[Opening DATASET section]

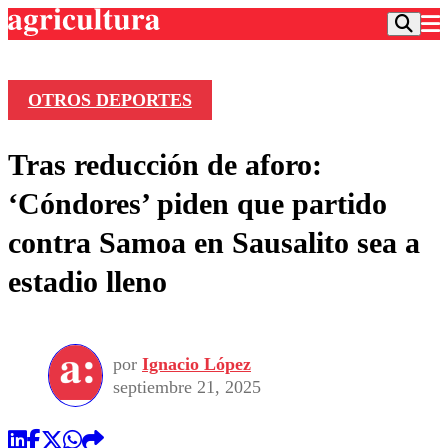
OTROS DEPORTES
Podcast
Tras reducción de aforo:
Frecuencias
Agricultura TV
‘Cóndores’ piden que partido
Deportes
contra Samoa en Sausalito sea a
Entretención
Colo Colo
Noticias
estadio lleno
Motor
Vida Social
Otros Deportes
Dato Practico
Publicaciones en medios
Seleccion Chilena
Economía
Opinión
Torneo Internacional
Internacional
por
Ignacio López
Programas
Torneo Nacional
Nacional
septiembre 21, 2025
Comercial
Universidad Católica
Política
Universidad de Chile
Sustentabilidad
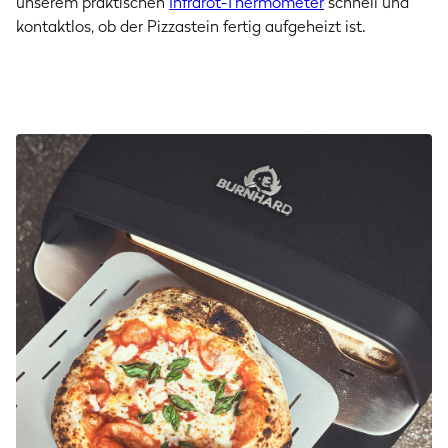
unserem praktischen
Infrarot-Thermometer
schnell und
kontaktlos, ob der Pizzastein fertig aufgeheizt ist.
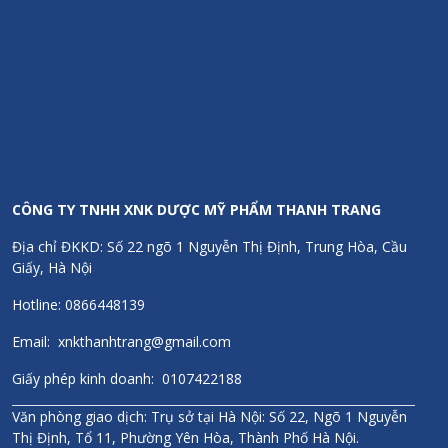
Hạn sử dụng
Hạn sử dụng ghi trên sản phẩm.
Thông tin thương hiệu
Sanct Bernhard là một trong những hãng sản xuất dược mỹ
phẩm hàng đầu tại Đức và Châu Âu. Thành lập từ năm 1903
với hơn 117 năm đồng hành phát triển cùng sức khỏe con
CÔNG TY TNHH XNK DƯỢC MỸ PHẨM THANH TRANG
người. Là một trong những thương hiệu lâu đời và có chất
Địa chỉ ĐKKD: Số 22 ngõ 1 Nguyễn Thị Định, Trung Hòa, Cầu
lượng sản phẩm tốt bậc nhất Châu Âu. Được phân phối tại hơn
Giấy, Hà Nội
100 Quốc gia trên thế giới trong đó có hơn 30 nước Châu Âu.
Thanh Trang Pharma tự hào là đơn vị phân phối các sản phẩm
Hotline: 0866448139
dược mỹ phẩm từ hãng dược phẩm Sanct Bernhard của CHLB
Đức tại Việt Nam.
Email: xnkthanhtrang@gmail.com
Giấy phép kinh doanh: 0107422188
Chính sách
Văn phòng giao dịch: Trụ sở tại Hà Nội: Số 22, Ngõ 1 Nguyễn
Hoàn tiền 300% nếu phát hiện hàng giả/kém chất lượng
Thị Định, Tổ 11, Phường Yên Hòa, Thành Phố Hà Nội.
Chính hãng 100%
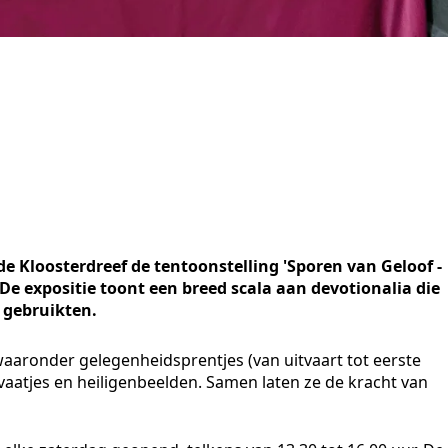
 Kloosterdreef de tentoonstelling 'Sporen van Geloof -
 De expositie toont een breed scala aan devotionalia die
 gebruikten.
waaronder gelegenheidsprentjes (van uitvaart tot eerste
aatjes en heiligenbeelden. Samen laten ze de kracht van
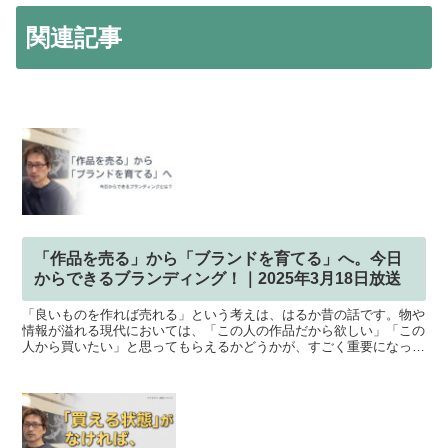
関連記事
「作品を売る」から「ブランドを育てる」へ。今日
からできるブランディング！｜2025年3月18日放送
「良いものを作れば売れる」という考えは、はるか昔の話です。物や
情報が溢れる現代においては、「この人の作品だから欲しい」「この
人から買いたい」と思ってもらえるかどうかが、すごく重要になって
います。そこで今日は、「ブランドってそもそも何？」とい...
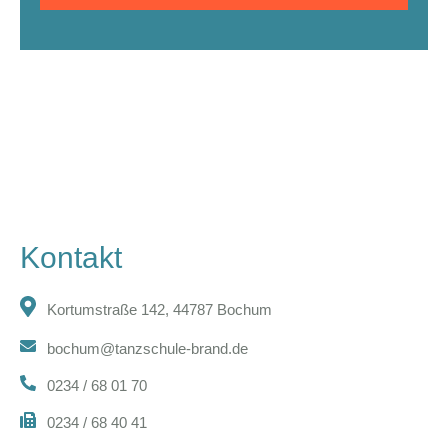
Kontakt
Kortumstraße 142, 44787 Bochum
bochum@tanzschule-brand.de
0234 / 68 01 70
0234 / 68 40 41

[Closing DATASET section]

EXERCISE INSTRUCTIONS
An exact copy is needed of every line from the line containing "Tras reducción de" to the last line of the records; pictures stay out of it.

OUTPUT
Tras reducción de aforo:
Frecuencias
Agricultura TV
‘Cóndores’ piden que partido
Deportes
contra Samoa en Sausalito sea a
Entretención
Colo Colo
Noticias
estadio lleno
Motor
Vida Social
Otros Deportes
Dato Practico
Publicaciones en medios
Seleccion Chilena
Economía
Opinión
Torneo Internacional
Internacional
por
Ignacio López
Programas
Torneo Nacional
Nacional
septiembre 21, 2025
Comercial
Universidad Católica
Política
Universidad de Chile
Sustentabilidad
unserem praktischen
Infrarot-Thermometer
schnell und
kontaktlos, ob der Pizzastein fertig aufgeheizt ist.
Hạn sử dụng
Hạn sử dụng ghi trên sản phẩm.
Thông tin thương hiệu
Sanct Bernhard là một trong những hãng sản xuất dược mỹ
phẩm hàng đầu tại Đức và Châu Âu. Thành lập từ năm 1903
với hơn 117 năm đồng hành phát triển cùng sức khỏe con
CÔNG TY TNHH XNK DƯỢC MỸ PHẨM THANH TRANG
người. Là một trong những thương hiệu lâu đời và có chất
Địa chỉ ĐKKD: Số 22 ngõ 1 Nguyễn Thị Định, Trung Hòa, Cầu
lượng sản phẩm tốt bậc nhất Châu Âu. Được phân phối tại hơn
Giấy, Hà Nội
100 Quốc gia trên thế giới trong đó có hơn 30 nước Châu Âu.
Thanh Trang Pharma tự hào là đơn vị phân phối các sản phẩm
Hotline: 0866448139
dược mỹ phẩm từ hãng dược phẩm Sanct Bernhard của CHLB
Đức tại Việt Nam.
Email: xnkthanhtrang@gmail.com
Giấy phép kinh doanh: 0107422188
Chính sách
Văn phòng giao dịch: Trụ sở tại Hà Nội: Số 22, Ngõ 1 Nguyễn
Hoàn tiền 300% nếu phát hiện hàng giả/kém chất lượng
Thị Định, Tổ 11, Phường Yên Hòa, Thành Phố Hà Nội.
Chính hãng 100%
 Kloosterdreef de tentoonstelling 'Sporen van Geloof -
 De expositie toont een breed scala aan devotionalia die
 gebruikten.
waaronder gelegenheidsprentjes (van uitvaart tot eerste
aatjes en heiligenbeelden. Samen laten ze de kracht van
関連記事
「作品を売る」から「ブランドを育てる」へ。今日
からできるブランディング！｜2025年3月18日放送
「良いものを作れば売れる」という考えは、はるか昔の話です。物や
情報が溢れる現代においては、「この人の作品だから欲しい」「この
人から買いたい」と思ってもらえるかどうかが、すごく重要になって
います。そこで今日は、「ブランドってそもそも何？」とい...
Kontakt
Kortumstraße 142, 44787 Bochum
bochum@tanzschule-brand.de
0234 / 68 01 70
0234 / 68 40 41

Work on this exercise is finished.